(Data to process)

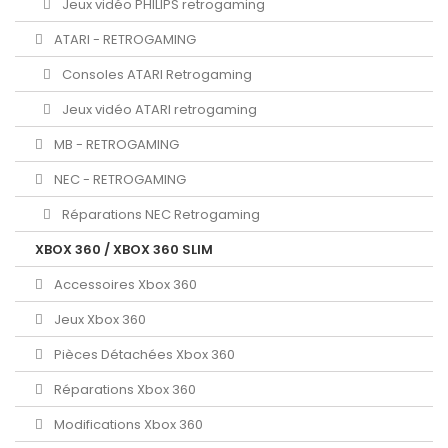
Jeux vidéo PHILIPS retrogaming
ATARI - RETROGAMING
Consoles ATARI Retrogaming
Jeux vidéo ATARI retrogaming
MB - RETROGAMING
NEC - RETROGAMING
Réparations NEC Retrogaming
XBOX 360 / XBOX 360 SLIM
Accessoires Xbox 360
Jeux Xbox 360
Pièces Détachées Xbox 360
Réparations Xbox 360
Modifications Xbox 360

(End Data to process)

**Instructions to follow**
From the first line to the last, set down the records above exactly and skip the pictures.

**Exercise result**
Jeux vidéo PHILIPS retrogaming
ATARI - RETROGAMING
Consoles ATARI Retrogaming
Jeux vidéo ATARI retrogaming
MB - RETROGAMING
NEC - RETROGAMING
Réparations NEC Retrogaming
XBOX 360 / XBOX 360 SLIM
Accessoires Xbox 360
Jeux Xbox 360
Pièces Détachées Xbox 360
Réparations Xbox 360
Modifications Xbox 360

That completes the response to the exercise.